Par Golem
Monsieur,
J’ai d’abord cru que par erreur vous m’aviez envoyé le texte
d’un élève de CM1. Mais en lisant la fin de votre manuscrit, j’ai regretté que
cela n’ait pas été le cas. Eux au moins ont de l’humour, ne sont pas pédants ou
prétentieux. Vous voudrez bien revoir votre copie, pardon, votre texte, rien ne
peut être gardé.
Avec mes encouragements pour mieux faire.
Par Krysia
An de grâce 1897
Moussu* Alphonse DAUDET,
Je reçois ce jour votre manuscrit intitulé : « Les Lettres
de mon moulin ».
Sachez tout d’abord que je n’adhère pas au choix de votre
titre. Les moulins broient le blé pour la confection de la farine, pétrissent
du pain et peuvent éventuellement servir de point de vente en boulangerie et
viennoiseries, mais en aucun cas, un moulin n’écrit des lettres et encore moins
des histoires pour enfants !
Pour me faire à l’idée de votre style, j’ai pris au hasard
une histoire que je me suis forcé à lire entièrement : « La chèvre de M. Seguin
». Quelle déception !
N’avez-vous pas l’impression d’un grossier décalquage du «
Petit Chaperon Rouge » de Charles Perrault ? Vous me donnez l’impression
d’avoir manqué l’évolution des deux siècles qui nous séparent de ce talentueux
auteur ! Le choix de votre titre me semble bien naïf. Au lieu d’une chèvre pour
héroïne, vous auriez dû, avec le prénom Blanquette, choisir un veau !
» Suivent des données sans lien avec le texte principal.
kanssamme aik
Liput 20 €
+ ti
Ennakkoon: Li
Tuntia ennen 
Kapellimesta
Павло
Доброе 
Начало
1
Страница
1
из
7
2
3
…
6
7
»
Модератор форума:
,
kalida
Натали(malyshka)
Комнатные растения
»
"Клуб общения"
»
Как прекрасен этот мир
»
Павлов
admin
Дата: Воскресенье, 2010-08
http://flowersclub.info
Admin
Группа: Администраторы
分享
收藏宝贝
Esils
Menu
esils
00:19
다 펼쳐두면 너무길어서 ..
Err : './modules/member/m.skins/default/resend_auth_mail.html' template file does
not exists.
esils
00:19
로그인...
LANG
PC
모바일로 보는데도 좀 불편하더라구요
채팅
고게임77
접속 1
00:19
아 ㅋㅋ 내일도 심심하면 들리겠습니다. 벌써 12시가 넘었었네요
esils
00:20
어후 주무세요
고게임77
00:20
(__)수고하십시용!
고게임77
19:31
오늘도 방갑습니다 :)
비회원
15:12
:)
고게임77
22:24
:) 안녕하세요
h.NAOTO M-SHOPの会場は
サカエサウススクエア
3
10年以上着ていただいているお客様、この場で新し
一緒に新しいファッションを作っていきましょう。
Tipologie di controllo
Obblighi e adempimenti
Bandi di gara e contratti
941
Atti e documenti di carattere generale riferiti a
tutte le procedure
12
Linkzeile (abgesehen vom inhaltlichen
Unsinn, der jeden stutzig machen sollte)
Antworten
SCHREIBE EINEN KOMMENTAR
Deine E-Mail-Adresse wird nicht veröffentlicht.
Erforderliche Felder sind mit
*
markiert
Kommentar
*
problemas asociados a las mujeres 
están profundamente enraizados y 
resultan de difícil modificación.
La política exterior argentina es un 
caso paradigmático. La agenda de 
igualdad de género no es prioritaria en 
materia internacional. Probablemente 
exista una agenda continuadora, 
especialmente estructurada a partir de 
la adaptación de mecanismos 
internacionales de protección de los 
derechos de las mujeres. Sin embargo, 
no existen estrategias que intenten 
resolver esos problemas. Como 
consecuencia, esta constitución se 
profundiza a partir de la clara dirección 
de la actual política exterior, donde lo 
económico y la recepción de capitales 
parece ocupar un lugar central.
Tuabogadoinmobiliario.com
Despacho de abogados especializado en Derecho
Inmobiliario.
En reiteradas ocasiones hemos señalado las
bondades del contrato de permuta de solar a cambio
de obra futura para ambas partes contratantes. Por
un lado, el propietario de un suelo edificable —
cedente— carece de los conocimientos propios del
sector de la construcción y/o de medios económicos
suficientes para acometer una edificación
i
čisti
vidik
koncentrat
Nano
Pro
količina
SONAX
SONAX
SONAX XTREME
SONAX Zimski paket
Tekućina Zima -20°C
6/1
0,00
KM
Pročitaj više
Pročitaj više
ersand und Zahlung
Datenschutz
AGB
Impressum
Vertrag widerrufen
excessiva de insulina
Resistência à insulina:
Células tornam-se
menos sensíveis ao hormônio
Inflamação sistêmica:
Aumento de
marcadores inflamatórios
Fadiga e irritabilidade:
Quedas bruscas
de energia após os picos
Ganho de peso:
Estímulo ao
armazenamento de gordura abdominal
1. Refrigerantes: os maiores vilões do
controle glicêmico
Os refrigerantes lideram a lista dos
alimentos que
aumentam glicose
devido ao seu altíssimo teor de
J’interprète avec aisance le parallèle que vous avez fait
avec une adolescente qui veut quitter le confort douillet et la sécurité
rassurante de ses parents pour l’indépendance, l’aventure et la liberté. Mais
toutes nos jeunes filles ne sont pas libidineuses** !
Je comprends aussi la métaphore du père qui ne comprend pas
sa fille, le combat de celle-ci contre l’autorité sanglée et le courage pour
affronter la cruauté du monde, quitte à en mourir. Ne croyez-vous pas qu’en vous lisant, les
enfants s’angoisseront en reconnaissant leurs propres défauts, en découvrant
grâce à vous la banalité de leur existence?
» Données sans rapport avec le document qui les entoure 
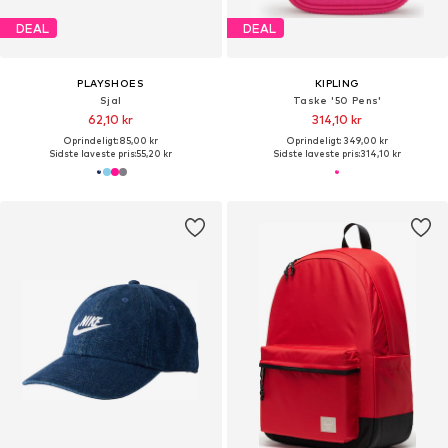
DEAL
DEAL
PLAYSHOES
KIPLING
Sjal
Taske '50 Pens'
62,10 kr
314,10 kr
Oprindeligt: 85,00 kr
Oprindeligt: 349,00 kr
Sidste laveste pris:
55,20 kr
Sidste laveste pris:
314,10 kr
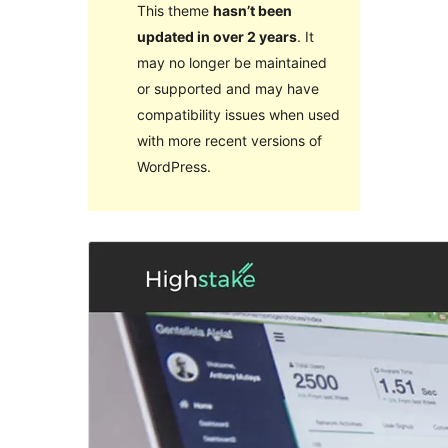
This theme
hasn’t been
updated in over 2 years
. It
may no longer be maintained
or supported and may have
compatibility issues when used
with more recent versions of
WordPress.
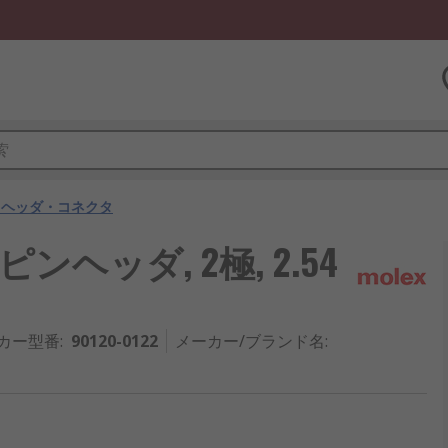
用ヘッダ・コネクタ
ンヘッダ, 2極, 2.54
カー型番
:
90120-0122
メーカー/ブランド名
:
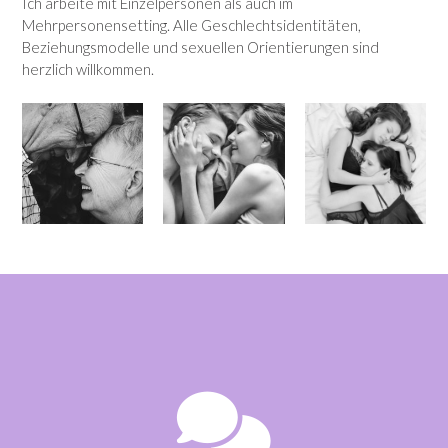
Ich arbeite mit Einzelpersonen als auch im
Mehrpersonensetting. Alle Geschlechtsidentitäten,
Beziehungsmodelle und sexuellen Orientierungen sind
herzlich willkommen.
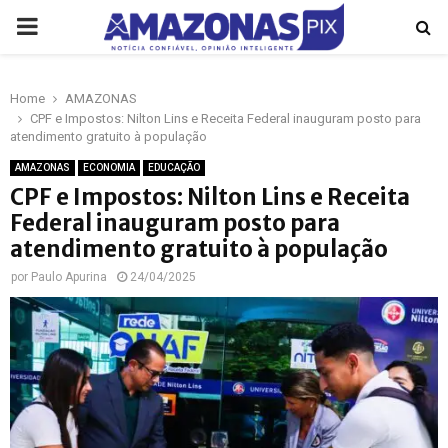
PRIMARY
MENU
Home
AMAZONAS
p
CPF e Impostos: Nilton Lins e Receita Federal inauguram posto para
atendimento gratuito à população
AMAZONAS
ECONOMIA
EDUCAÇÃO
CPF e Impostos: Nilton Lins e Receita
Federal inauguram posto para
atendimento gratuito à população
por
Paulo Apurina
24/04/2025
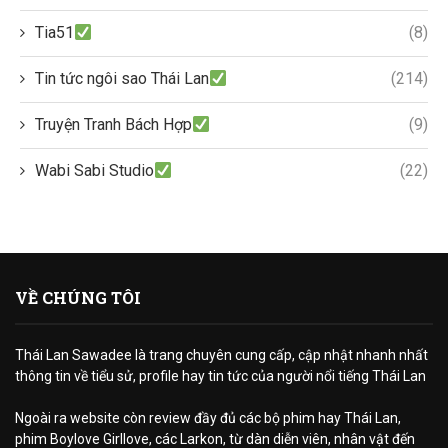
Tia51
(8)
Tin tức ngôi sao Thái Lan
(214)
Truyện Tranh Bách Hợp
(9)
Wabi Sabi Studio
(22)
VỀ CHÚNG TÔI
Thái Lan Sawadee là trang chuyên cung cấp, cập nhật nhanh nhất
thông tin về tiểu sử, profile hay tin tức của người nổi tiếng Thái Lan
Ngoài ra website còn review đầy đủ các bộ phim hay Thái Lan,
phim Boylove Girllove, các Larkon, từ dàn diễn viên, nhân vật đến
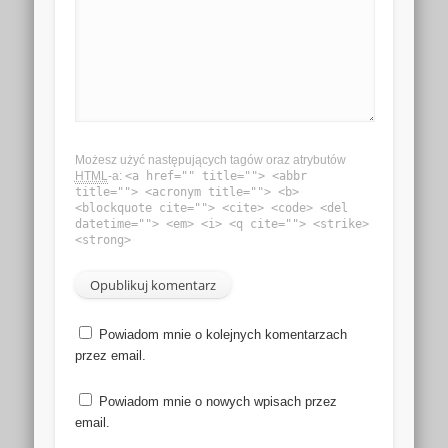
Możesz użyć następujących tagów oraz atrybutów
HTML
-a:
<a href="" title=""> <abbr
title=""> <acronym title=""> <b>
<blockquote cite=""> <cite> <code> <del
datetime=""> <em> <i> <q cite=""> <strike>
<strong>
Powiadom mnie o kolejnych komentarzach
przez email.
Powiadom mnie o nowych wpisach przez
email.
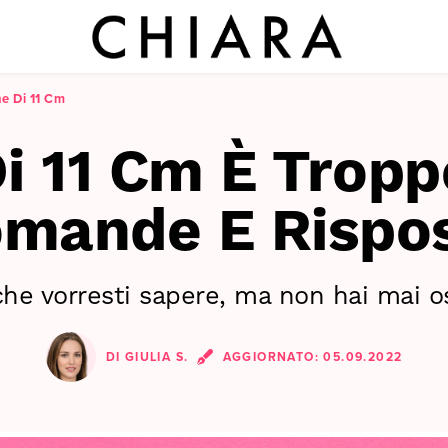
e Di 11 Cm
i 11 Cm È Tropp
mande E Rispo
che vorresti sapere, ma non hai mai o
DI
GIULIA S.
AGGIORNATO:
05.09.2022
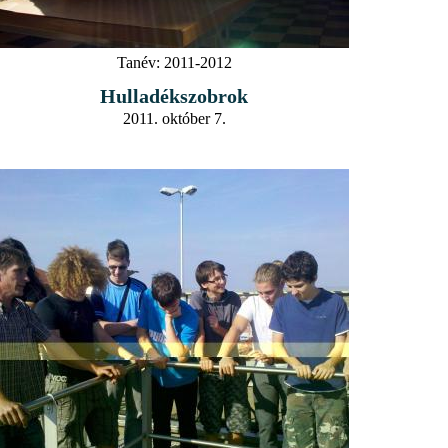
Tanév:
2011-2012
Hulladékszobrok
2011. október 7.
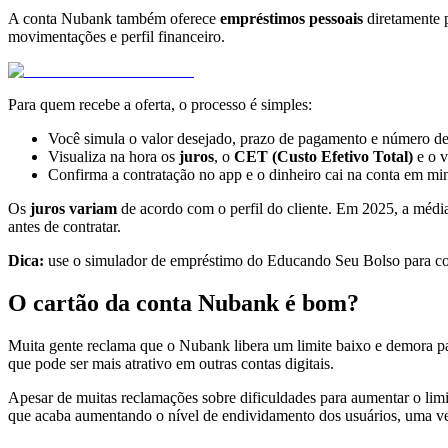
A conta Nubank também oferece
empréstimos pessoais
diretamente p
movimentações e perfil financeiro.
Para quem recebe a oferta, o processo é simples:
Você simula o valor desejado, prazo de pagamento e número de
Visualiza na hora os
juros
, o
CET (Custo Efetivo Total)
e o v
Confirma a contratação no app e o dinheiro cai na conta em mi
Os
juros variam
de acordo com o perfil do cliente. Em 2025, a média
antes de contratar.
Dica:
use o simulador de empréstimo do Educando Seu Bolso para co
O cartão da conta Nubank é bom?
Muita gente reclama que o Nubank libera um limite baixo e demora pa
que pode ser mais atrativo em outras contas digitais.
Apesar de muitas reclamações sobre dificuldades para aumentar o lim
que acaba aumentando o nível de endividamento dos usuários, uma ve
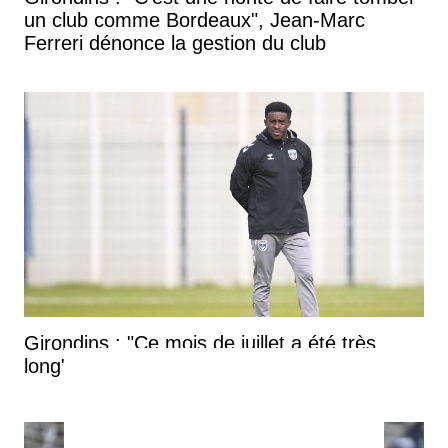
un club comme Bordeaux", Jean-Marc
Ferreri dénonce la gestion du club
Girondins : "Ce mois de juillet a été très
long", confie Rio Mavuba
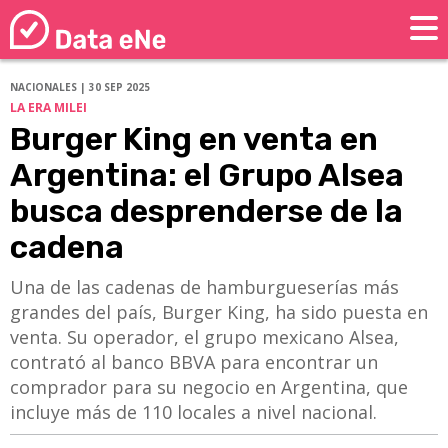
NACIONALES | 30 SEP 2025
LA ERA MILEI
Burger King en venta en
Argentina: el Grupo Alsea
busca desprenderse de la
cadena
Una de las cadenas de hamburgueserías más
grandes del país, Burger King, ha sido puesta en
venta. Su operador, el grupo mexicano Alsea,
contrató al banco BBVA para encontrar un
comprador para su negocio en Argentina, que
incluye más de 110 locales a nivel nacional.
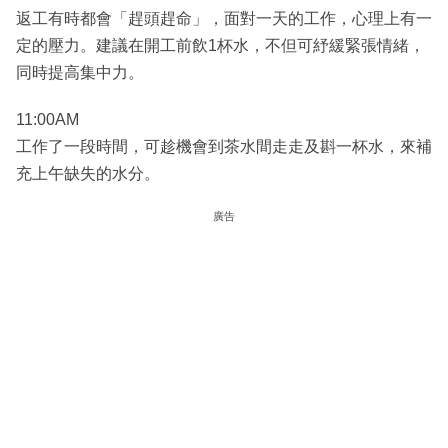
返工有時都會「趕頭趕命」，面對一天的工作，心理上有一
定的壓力。建議在開工前飲1杯水，不但可紓緩緊張情緒，
同時提高集中力。
11:00AM
工作了一段時間，可趁機會到茶水間走走及斟一杯水，來補
充上午缺失的水分。
廣告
Vous avez évoqué une idylle d’une heure ou deux avec un bouc
noir et une vie destinée à finir dans la souffrance. Vous voulez donc provoquer
une incitation au suicide de nos jouvenceaux avec votre récit ? Que
laissez-vous entendre ? Que doivent rester chez eux « l’âne et le bœuf » ?
Que toute vie hors du foyer familial est vouée à l’échec ?
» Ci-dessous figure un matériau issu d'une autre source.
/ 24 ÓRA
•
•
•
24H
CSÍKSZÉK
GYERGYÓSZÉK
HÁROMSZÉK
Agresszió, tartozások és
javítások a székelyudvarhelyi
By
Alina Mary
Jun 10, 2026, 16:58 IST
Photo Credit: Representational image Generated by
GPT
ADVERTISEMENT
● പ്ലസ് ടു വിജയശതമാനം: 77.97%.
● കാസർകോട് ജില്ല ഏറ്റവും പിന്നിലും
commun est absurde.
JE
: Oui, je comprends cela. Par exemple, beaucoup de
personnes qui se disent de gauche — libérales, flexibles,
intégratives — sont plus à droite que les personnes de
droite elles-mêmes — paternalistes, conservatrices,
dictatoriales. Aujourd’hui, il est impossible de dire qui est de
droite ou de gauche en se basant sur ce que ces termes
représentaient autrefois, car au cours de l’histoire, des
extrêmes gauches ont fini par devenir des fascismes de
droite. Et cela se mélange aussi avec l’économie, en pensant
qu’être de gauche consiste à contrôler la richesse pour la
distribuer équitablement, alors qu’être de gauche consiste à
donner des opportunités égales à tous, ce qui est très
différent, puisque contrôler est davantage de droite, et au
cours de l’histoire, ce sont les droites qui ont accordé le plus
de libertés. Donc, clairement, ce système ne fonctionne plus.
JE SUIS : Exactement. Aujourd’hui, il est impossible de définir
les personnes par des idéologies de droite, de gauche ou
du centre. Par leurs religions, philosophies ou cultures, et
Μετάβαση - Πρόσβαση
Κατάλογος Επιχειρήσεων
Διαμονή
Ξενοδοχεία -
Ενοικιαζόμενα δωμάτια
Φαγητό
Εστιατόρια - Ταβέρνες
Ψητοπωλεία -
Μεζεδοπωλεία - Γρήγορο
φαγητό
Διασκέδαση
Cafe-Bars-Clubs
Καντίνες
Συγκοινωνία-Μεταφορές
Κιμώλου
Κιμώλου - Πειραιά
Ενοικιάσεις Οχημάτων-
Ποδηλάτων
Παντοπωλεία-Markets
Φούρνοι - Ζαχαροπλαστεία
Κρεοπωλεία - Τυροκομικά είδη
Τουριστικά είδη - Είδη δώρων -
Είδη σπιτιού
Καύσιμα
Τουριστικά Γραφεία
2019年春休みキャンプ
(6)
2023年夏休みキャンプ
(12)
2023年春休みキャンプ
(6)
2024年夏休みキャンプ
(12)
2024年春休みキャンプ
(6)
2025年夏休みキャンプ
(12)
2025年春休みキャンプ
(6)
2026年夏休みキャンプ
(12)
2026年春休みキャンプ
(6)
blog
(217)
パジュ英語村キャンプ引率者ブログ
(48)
Comprenez, Moussu Seguin, que je peux pas, en mon âme et
conscience, publier une opinion pareille. Il n’est vraiment pas raisonnable de
mettre toute la population mineure en danger pour vous octroyer le simple
plaisir de ne pas faire du pain dans votre moulin.
Je vous suggère vivement de revoir la conception de votre
roue et de votre meule afin de revenir ultérieurement avec des écrits moins
dangereux pour la société.
Recevez mes salutations,
Honorat LAGAFFE
Editeur
*« Moussu » était au
19ème siècle la façon de dire « Monsieur »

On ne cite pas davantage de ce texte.